--- Extracted records Enclosed Below ---

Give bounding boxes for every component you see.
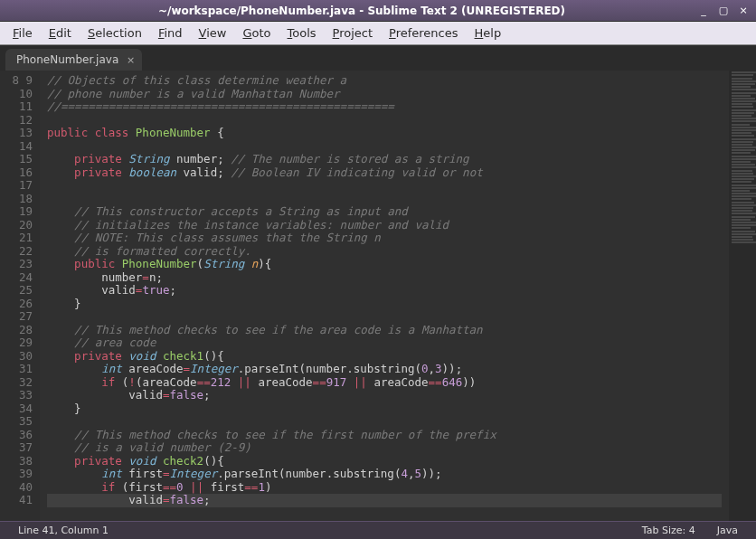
code-line: // This constructor accepts a String as … [47,205,722,219]
code-line: valid=false; [47,494,722,507]
code-line: public class PhoneNumber { [47,127,722,140]
minimap[interactable] [729,71,756,521]
minimap-line [732,112,754,114]
titlebar: ~/workspace/PhoneNumber.java - Sublime T… [0,0,756,22]
minimap-line [732,161,751,163]
menu-find[interactable]: Find [151,24,190,42]
minimap-line [732,144,752,146]
minimap-line [732,195,756,197]
code-line: valid=false; [47,389,722,402]
minimap-line [732,184,756,186]
minimap-line [732,74,753,76]
status-tabsize[interactable]: Tab Size: 4 [631,525,706,536]
minimap-line [732,138,756,140]
minimap-line [732,213,756,214]
code-line: int areaCode=Integer.parseInt(number.sub… [47,363,722,376]
minimap-line [732,98,755,99]
code-line: //======================================… [47,100,722,114]
minimap-line [732,92,756,94]
code-line: private void check1(){ [47,350,722,364]
status-syntax[interactable]: Java [706,525,749,536]
minimap-line [732,106,753,108]
minimap-line [732,78,752,80]
code-line: number=n; [47,271,722,285]
minimap-line [732,135,754,137]
minimap-line [732,95,751,97]
minimap-line [732,129,756,131]
minimap-line [732,86,751,88]
tab-label: PhoneNumber.java [16,53,118,66]
minimap-line [732,120,756,122]
minimap-line [732,124,750,126]
menu-selection[interactable]: Selection [80,24,149,42]
menu-edit[interactable]: Edit [42,24,79,42]
code-line: private String number; // The number is … [47,153,722,166]
menu-view[interactable]: View [192,24,234,42]
minimap-line [732,118,756,119]
minimap-line [732,227,751,229]
minimap-line [732,149,755,151]
code-line [47,179,722,193]
minimap-line [732,89,756,90]
tabbar: PhoneNumber.java × [0,45,756,71]
window-buttons: _ ▢ × [696,4,751,18]
minimap-line [732,204,756,206]
minimap-line [732,152,751,154]
minimap-line [732,178,754,180]
minimap-line [732,231,755,232]
code-line [47,415,722,429]
menu-help[interactable]: Help [468,24,509,42]
minimap-line [732,207,753,209]
code-line: private boolean valid; // Boolean IV ind… [47,166,722,180]
maximize-button[interactable]: ▢ [716,4,731,18]
minimap-line [732,224,756,226]
status-cursor[interactable]: Line 41, Column 1 [7,525,119,536]
code-line: private void check2(){ [47,455,722,468]
menu-tools[interactable]: Tools [280,24,324,42]
code-line: } [47,298,722,311]
window-title: ~/workspace/PhoneNumber.java - Sublime T… [27,5,696,17]
statusbar: Line 41, Column 1 Tab Size: 4 Java [0,521,756,539]
tab-phonenumber[interactable]: PhoneNumber.java × [5,49,142,71]
minimap-line [732,80,756,82]
code-line: // initializes the instance variables: n… [47,219,722,232]
code-line [47,114,722,128]
minimize-button[interactable]: _ [696,4,711,18]
minimap-line [732,233,756,235]
minimap-line [732,100,756,102]
code-line: // area code [47,336,722,350]
menubar: FileEditSelectionFindViewGotoToolsProjec… [0,22,756,45]
minimap-line [732,216,755,218]
minimap-line [732,164,755,165]
minimap-line [732,222,756,223]
close-button[interactable]: × [736,4,751,18]
code-line: int first=Integer.parseInt(number.substr… [47,468,722,481]
minimap-line [732,147,756,148]
code-line: // Objects of this class determine weath… [47,74,722,88]
code-line: public PhoneNumber(String n){ [47,258,722,271]
minimap-line [732,71,756,73]
minimap-line [732,241,756,243]
code-line [47,140,722,154]
minimap-line [732,198,751,200]
code-line: // NOTE: This class assumes that the Str… [47,232,722,245]
code-line: // is formatted correctly. [47,245,722,259]
code-line: // phone number is a valid Manhattan Num… [47,88,722,101]
minimap-line [732,239,753,241]
menu-preferences[interactable]: Preferences [382,24,465,42]
code-area[interactable]: // Objects of this class determine weath… [40,71,729,521]
menu-goto[interactable]: Goto [235,24,278,42]
code-line [47,310,722,324]
minimap-line [732,141,753,143]
code-line: if (!(areaCode==212 || areaCode==917 || … [47,376,722,390]
menu-project[interactable]: Project [326,24,381,42]
close-icon[interactable]: × [127,54,135,66]
minimap-line [732,166,756,168]
minimap-line [732,219,751,221]
menu-file[interactable]: File [5,24,40,42]
editor[interactable]: 8 9 10 11 12 13 14 15 16 17 18 19 20 21 … [0,71,756,521]
minimap-line [732,175,756,177]
code-line: if (first==0 || first==1) [47,481,722,495]
gutter: 8 9 10 11 12 13 14 15 16 17 18 19 20 21 … [0,71,40,521]
code-line: // is a valid number (2-9) [47,441,722,455]
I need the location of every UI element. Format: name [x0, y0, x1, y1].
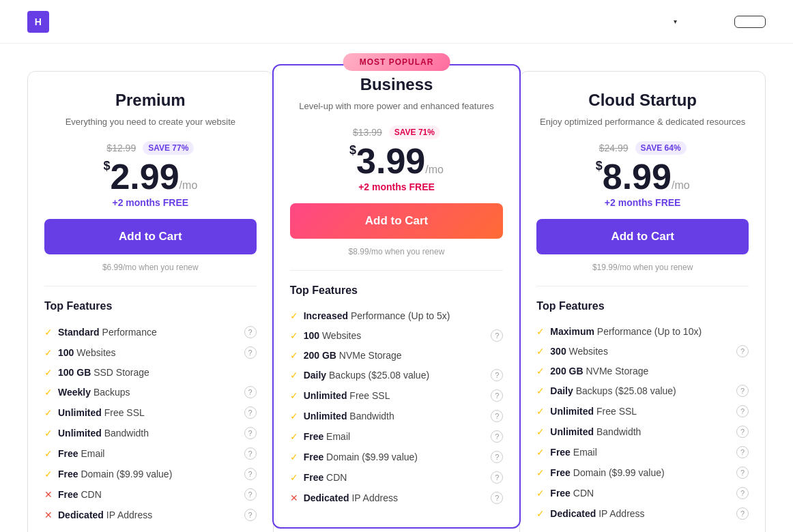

--- End of Enclosed Extracted records ---

Exercise objective: Which lines of the data include "Sublime"? Copy each of them.

Finished task:
titlebar: ~/workspace/PhoneNumber.java - Sublime T… [0,0,756,22]
window-title: ~/workspace/PhoneNumber.java - Sublime T… [27,5,696,17]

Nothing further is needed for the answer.